[OPE-L:7425] [OPE-L:957] Re: value and price

Gerald Levy (glevy@pratt.edu)
Fri, 7 May 1999 06:25:16 -0400 (EDT)

Ajit wrote in [OPE-L:955]:

> Who said that all the inputs must be bought at the same time etc.?

I thought you did. If I am mistaken, then I stand corrected.

> It is you who said that there was something called input prices and
> output prices and they differed from each other due to lapse of
> time between the two.

No, I didn't say that was the reason *why* they differ. They differ since
they represent different commodities: "inputs" (the means of production
and labour-power needed to produce the commodity output during the next
period) and "output" (the commodity output for the preceding period). [Of
course, this isn't quite correct since the constant fixed capital
purchased in one period would depreciate over a multi-period of time].

> Now, you are saing that there is lapse of
> time for "input prices" itself, so you don't have *an* input price
> for a commodity but several. This should create serious problem for
> your own formulation and bring to you the problem with your
> understanding of the concept of prices.

It's not a problem for me since I don't accept the "law of one price".

> As far as my position is
> concerned, it creates absolutely no problem. Price is defined only
> for a point in time. Whether the commodity is bought to be used as
> input or whatever is not even the concern for the definition of
> price. In a well defined "market" one price prevails for a
> commodity at a given point of time.

Since you are making an empirical suggestion, what is the empirical
evidence that you are referring to? Moreover, since you evidently include
this to mean contemporary markets, perhaps we should have a discussion of
price determination in oligopolistic markets (the most common "defined"
market type in contemporary capitalist economies).

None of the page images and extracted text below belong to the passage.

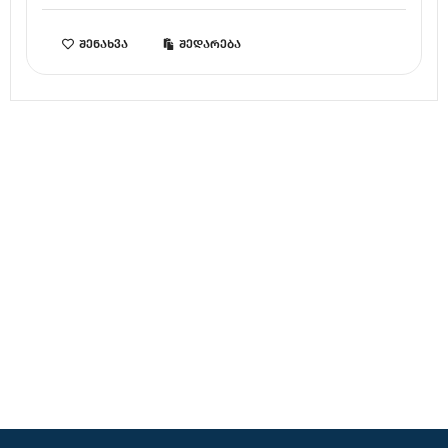
შენახვა
შედარება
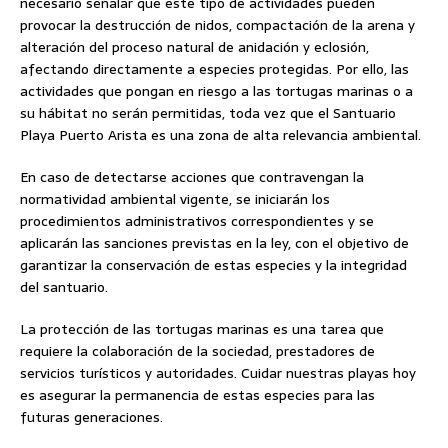
necesario señalar que este tipo de actividades pueden
provocar la destrucción de nidos, compactación de la arena y
alteración del proceso natural de anidación y eclosión,
afectando directamente a especies protegidas. Por ello, las
actividades que pongan en riesgo a las tortugas marinas o a
su hábitat no serán permitidas, toda vez que el Santuario
Playa Puerto Arista es una zona de alta relevancia ambiental.
En caso de detectarse acciones que contravengan la
normatividad ambiental vigente, se iniciarán los
procedimientos administrativos correspondientes y se
aplicarán las sanciones previstas en la ley, con el objetivo de
garantizar la conservación de estas especies y la integridad
del santuario.
La protección de las tortugas marinas es una tarea que
requiere la colaboración de la sociedad, prestadores de
servicios turísticos y autoridades. Cuidar nuestras playas hoy
es asegurar la permanencia de estas especies para las
futuras generaciones.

> Let's suppose a commodity is produced and
> is unsold for sometime, in the meanwhile the technology changes and
> the price of such commodties fall. What happens to the old
> commodity? Its price falls too.

Yes, it's price drops, including possibly to -0-. Even if the price
dropped to -0-, there would be conditions in which the commodity might
not be able to be sold (there are plenty of examples of this in
agriculture).

> Why? Because there can be only
> one price of a type of commodity in one market at a given point in
> time.

The LOOP abstracts from such questions as brand loyalty, advertising, and
product differentiation. In other words, it abstracts from what
happens *typically* in oligopolistic markets.